|reply to Skippy25 |
Re: Graph of how it works
They are two separate and distinct services with provisioned bandwidth per service to the home. Look at how Uverse and FiOS work. One exception: I believe Uverse TV does impact the Internet bandwidth.
All networks today run multiple services over IP infrastructures (aka convergence). This allows for economies of scale vs building a separate physical infrastructure for every service. If the requirement is to have a separate physical network, it would be highly inefficient and much more expensive for the service.
You are completely wrong. They are the same "service" (ip packets getting routed) working over the same IP network. They are simply marking one of them to not be used against a cap.

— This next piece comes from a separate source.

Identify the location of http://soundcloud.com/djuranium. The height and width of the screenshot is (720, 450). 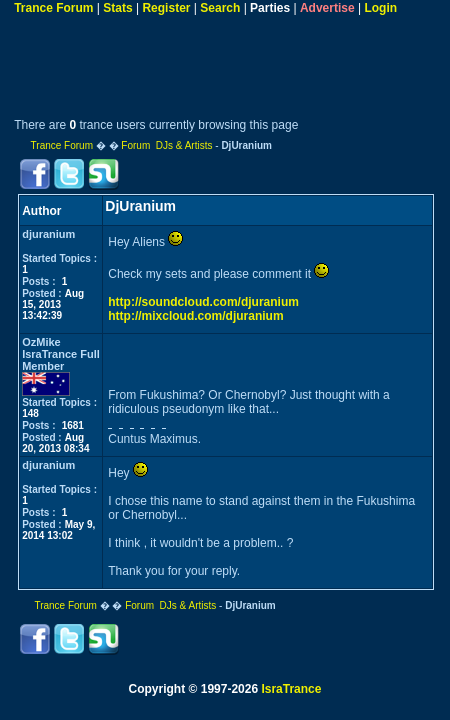
(203, 302).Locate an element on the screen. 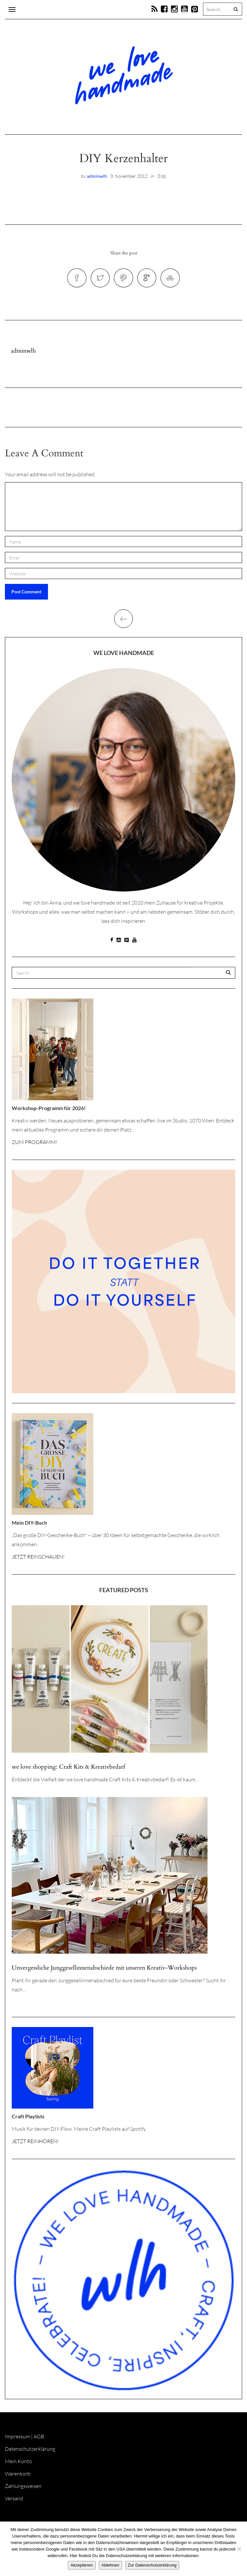 Image resolution: width=247 pixels, height=2576 pixels. JETZT REINSCHAUEN! is located at coordinates (38, 1560).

I wont argue your uVerse and FiOS work, as I would say any IP routed packet that is treated differently than another over the same infrastructure is not being net neutral. IP phones, IPtv, IP games, IP video, IP anything that is routed through an IP network should all be equally "managed" no matter the source or destination.
This service also impacts the internet bandwidth, however, they are offsetting that by increasing the bandwidth for its usage. As it does for FiOS as any IP packet is going to take space on the network and there is no way around that. The difference with fiber is that you have so much damn bandwidth and scalability it doesnt matter.
I understand your last statement, mine was made in jest because of the stupidity of what was implied (see my first statement above).
This is network convergence and applicable to all today's providers. You would be hard pressed to find any ISP, carrier, etc, that does not use MPLS, QoS, or some other logical method to differentiate SLA based services across a common IP infrastructure.
Forcing operators to move to separate physical, dedicated infrastructures per service would be an enormous industry cost which would be reflected back into the service costs.
Net-neutrality is about the Internet and services specifically delivered over the Internet.